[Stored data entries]
+++
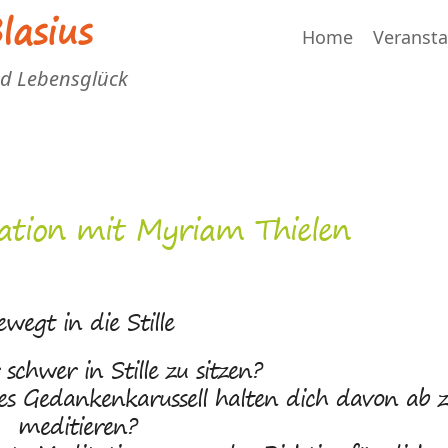
asius
Home
Veranst
nd Lebensglück
ation mit Myriam Thielen
ewegt in die Stille
r schwer in Stille zu sitzen?
es Gedankenkarussell halten dich davon ab 
meditieren?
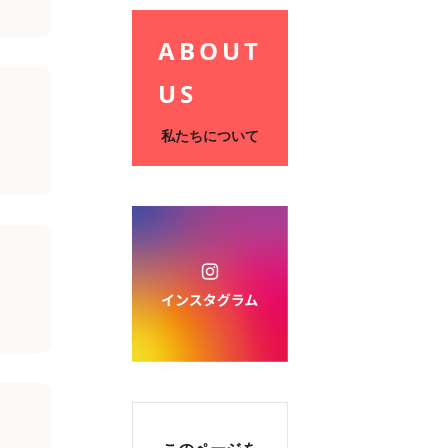
ABOUT
US
私たちについて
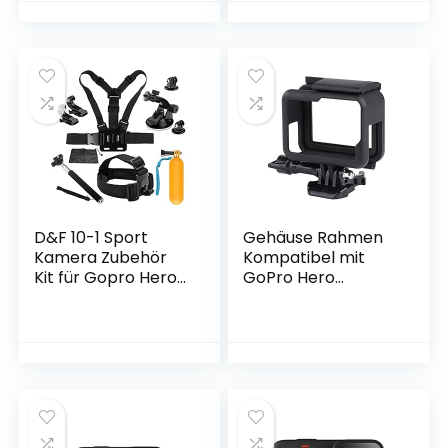
Action Kamera, mit
Einstellbar
Tragetasche,
Weitwinkel EIS
External
Actioncam mit
Microphone,
2.4G
Fernbedienung und
Fernbedienung und
2x1350mAh Akkus
25 Zubehör Kit
Zubehör Kit
D&F 10-1 Sport
Gehäuse Rahmen
Kamera Zubehör
Kompatibel mit
Kit für Gopro Hero
GoPro Hero
7/6/5/4 / Hero
7/6/5/(2018) Black
(2018) SJCAM YI
Actionkameras
Crosstour AKASO
Zubehör
Campark und
Schutzgehäuse
andere Action-
Case mit Sockel
Kamera
und Schraube
Schwarz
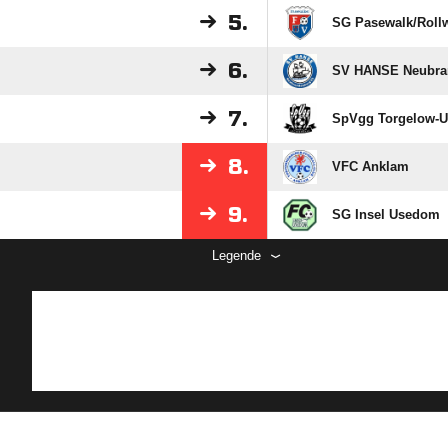
5.
SG Pasewalk/​Rollw
6.
SV HANSE Neubra
7.
SpVgg Torgelow-
8.
VFC Anklam
9.
SG Insel Usedom
Legende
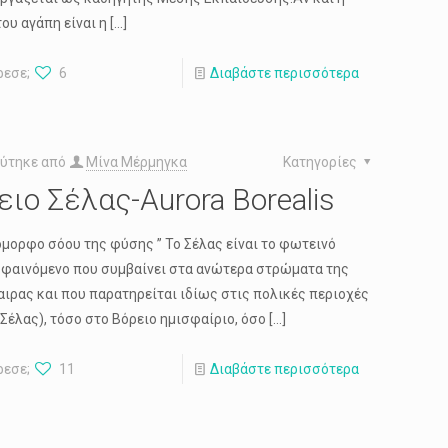
ου αγάπη είναι η
[…]
ρεσε;
6
Διαβάστε περισσότερα
ύτηκε από
Μίνα Μέρμηγκα
Κατηγορίες
ειο Σέλας-Aurora Borealis
 όμορφο σόου της φύσης ” Το Σέλας είναι το φωτεινό
 φαινόμενο που συμβαίνει στα ανώτερα στρώματα της
ιρας και που παρατηρείται ιδίως στις πολικές περιοχές
 Σέλας), τόσο στο Βόρειο ημισφαίριο, όσο
[…]
ρεσε;
11
Διαβάστε περισσότερα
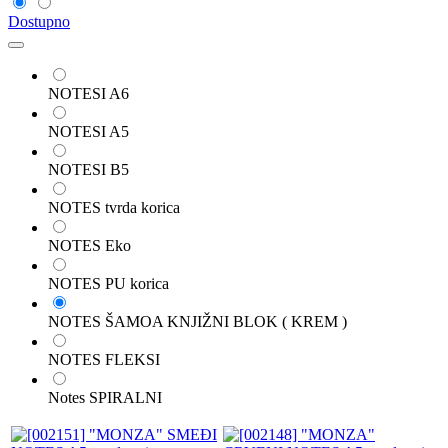
Dostupno
NOTESI A6
NOTESI A5
NOTESI B5
NOTES tvrda korica
NOTES Eko
NOTES PU korica
NOTES ŠAMOA KNJIŽNI BLOK ( KREM )
NOTES FLEKSI
Notes SPIRALNI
+++
■ Work instruction ■
With the line containing "NOTES ŠAMOA KNJIŽNI BLOK ( KREM )" as the first and the last line above as the final one, copy those lines exactly and no others.

■ Answer section ■
NOTES ŠAMOA KNJIŽNI BLOK ( KREM )
NOTES FLEKSI
Notes SPIRALNI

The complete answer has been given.